Screwball comedy oblige, le rythme d’Un sacré bordel est cette fois bien plus soutenu que celui de la plupart des autres comédies de Blake Edwards. Mené sur un rythme plus laidback, pour le coup, le film ne s’en serait d’ailleurs pas remis. Le cinéaste américain y revisite quelques unes de ses grandes figures, en particulier la longue scène de La Panthère rose où Capucine cache simultanément David Niven et Robert Wagner aux yeux de son mari Peter Sellers. Cette fois, c’est Maria Conchita Alonso qui dissimule les livreurs de piano Ted Danson et Howie Mandel à ceux de Paul Sorvino, toujours entre la chambre à coucher et la salle de bain et via une scénographie moins virtuose mais plus enlevée.

Paul Sorvino, Ted Danson et Howie Mandel dans "Un sacré bordel"

Paul Sorvino, Ted Danson et Howie Mandel

Avec des revenus domestiques de 6 millions de dollars, Blake Edwards a donc été entendu et A Fine Mess fut un four. Malheureusement pas le dernier (2) d’une carrière qui n’en aura finalement pas été avare.
Ces huit films plus “secrets” d’Ewards passés en revue (L’Homme à femmes, Qu’as-tu fait à la guerre, papa ?, Darling Lili, Opération clandestine, Peter Gunn, détective spécial, Top secret, La Grande course autour du monde et donc Un sacré bordel) enrichissent donc considérablement le portrait que l’on peut dresser de son œuvre. Ils confirment surtout qu’elle fut protéiforme et surtout incroyablement inégale. Sans doute parfois par manque d’inspiration et/ou d’intérêt pour des sujets ou des genres trop loin de lui ; mais souvent, plus prosaïquement, par des conflits avec ses producteurs. Si Blake Edwards peut définitivement être considéré comme un Auteur (et l’un des plus grands que la comédie américaine est connu), nouvelle preuve est faite qu’un Auteur ne vit pas en dehors du monde et des contingences de son art (n’est-ce pas, monsieur Malraux ?) et n’est pas, surtout à Hollywood, le deux ex machina tout puissant qui contrôle le moindre aspect de ses films.

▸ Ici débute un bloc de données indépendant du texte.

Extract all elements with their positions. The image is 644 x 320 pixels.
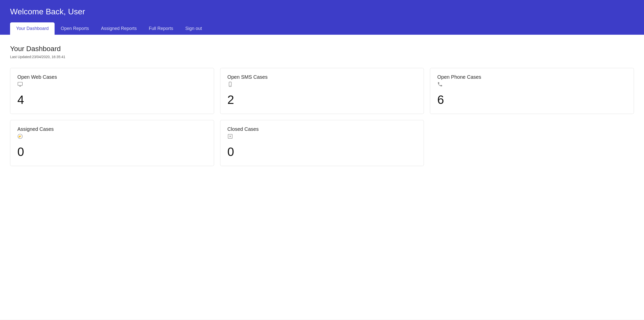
nav-item-assigned-reports[interactable]: Assigned Reports <box>95 22 143 35</box>
card-closed-cases: Closed Cases 0 <box>220 120 424 166</box>
card-assigned-cases-count: 0 <box>17 145 207 159</box>
card-closed-cases-title: Closed Cases <box>227 126 417 132</box>
monitor-icon <box>17 82 23 88</box>
card-open-web-cases-title: Open Web Cases <box>17 74 207 80</box>
phone-icon <box>437 82 443 88</box>
card-closed-cases-count: 0 <box>227 145 417 159</box>
card-open-sms-cases-count: 2 <box>227 93 417 107</box>
card-open-sms-cases: Open SMS Cases 2 <box>220 68 424 114</box>
nav-item-dashboard[interactable]: Your Dashboard <box>10 22 55 35</box>
nav-item-open-reports[interactable]: Open Reports <box>55 22 95 35</box>
last-updated-label: Last Updated: <box>10 55 32 59</box>
closed-icon <box>227 134 233 140</box>
main-content: Your Dashboard Last Updated:23/04/2020, … <box>0 35 644 319</box>
header: Welcome Back, User Your Dashboard Open R… <box>0 0 644 35</box>
assign-icon: 👉 <box>17 134 23 140</box>
card-assigned-cases-title: Assigned Cases <box>17 126 207 132</box>
card-open-phone-cases-count: 6 <box>437 93 627 107</box>
card-open-web-cases: Open Web Cases 4 <box>10 68 214 114</box>
last-updated-value: 23/04/2020, 16:35:41 <box>32 55 65 59</box>
svg-rect-0 <box>18 82 22 86</box>
card-assigned-cases: Assigned Cases 👉 0 <box>10 120 214 166</box>
welcome-message: Welcome Back, User <box>10 7 634 22</box>
nav-item-sign-out[interactable]: Sign out <box>179 22 208 35</box>
card-open-phone-cases-title: Open Phone Cases <box>437 74 627 80</box>
mobile-icon <box>227 82 233 88</box>
nav-item-full-reports[interactable]: Full Reports <box>143 22 179 35</box>
card-open-web-cases-count: 4 <box>17 93 207 107</box>
page-title: Your Dashboard <box>10 45 634 53</box>
cards-row-2: Assigned Cases 👉 0 Closed Cases 0 <box>10 120 634 166</box>
last-updated: Last Updated:23/04/2020, 16:35:41 <box>10 55 634 59</box>
card-open-sms-cases-title: Open SMS Cases <box>227 74 417 80</box>
cards-row-1: Open Web Cases 4 Open SMS Cases 2 <box>10 68 634 114</box>
card-open-phone-cases: Open Phone Cases 6 <box>430 68 634 114</box>
main-navigation: Your Dashboard Open Reports Assigned Rep… <box>10 22 634 35</box>
svg-text:👉: 👉 <box>18 135 22 138</box>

Une leçon toujours bonne à rappeler. Merci pour ça, Mr Edwards !

(1) Il est amusant de constater que son acolyte “historique” Jimmy Smits (alias Bobby Simone) fut aussi dirigé par Blake Edwards, mais dans un rôle bien plus conséquent. En 1991, dans Dans la peau d’une blonde (Switch), dernier film d’Edwards (si l’on veut bien charitablement faire l’impasse sur Le Fils de la panthère rose…), il était le meilleur pote de Perry King et en tombait amoureux lorsque celui-ci, un peu jour, se réveillait dans la peau de… Ellen Barkin. Switch est d’ailleurs probablement le film de Blake Edwards qui a poussé le plus loin la question du trouble de genre et de l’identité sexuelle, grand sujet edwardsien s’il en est, l’illustration la plus littérale du fameux “On ne naît pas femme, on le devient” de Simone de Beauvoir, cher à certains parlementaires UMP…
(2)
Meurtre à Hollywood (Sunset, 1988), malgré la présence de Bruce Willis (loin ici de ses rôles à la John McClane, il est vrai, puisqu’il y faisait revivre le cowboy de celluloïd Tom Mix, autre idole de jeunesse de Blake Edwards), et surtout le désastre absolu que fut Le Fils de la panthère rose (Son of the Pink Panther, 1993), où Roberto Benigni était donc le fils de Peter Sellers (…), furent encore deux très gros échecs.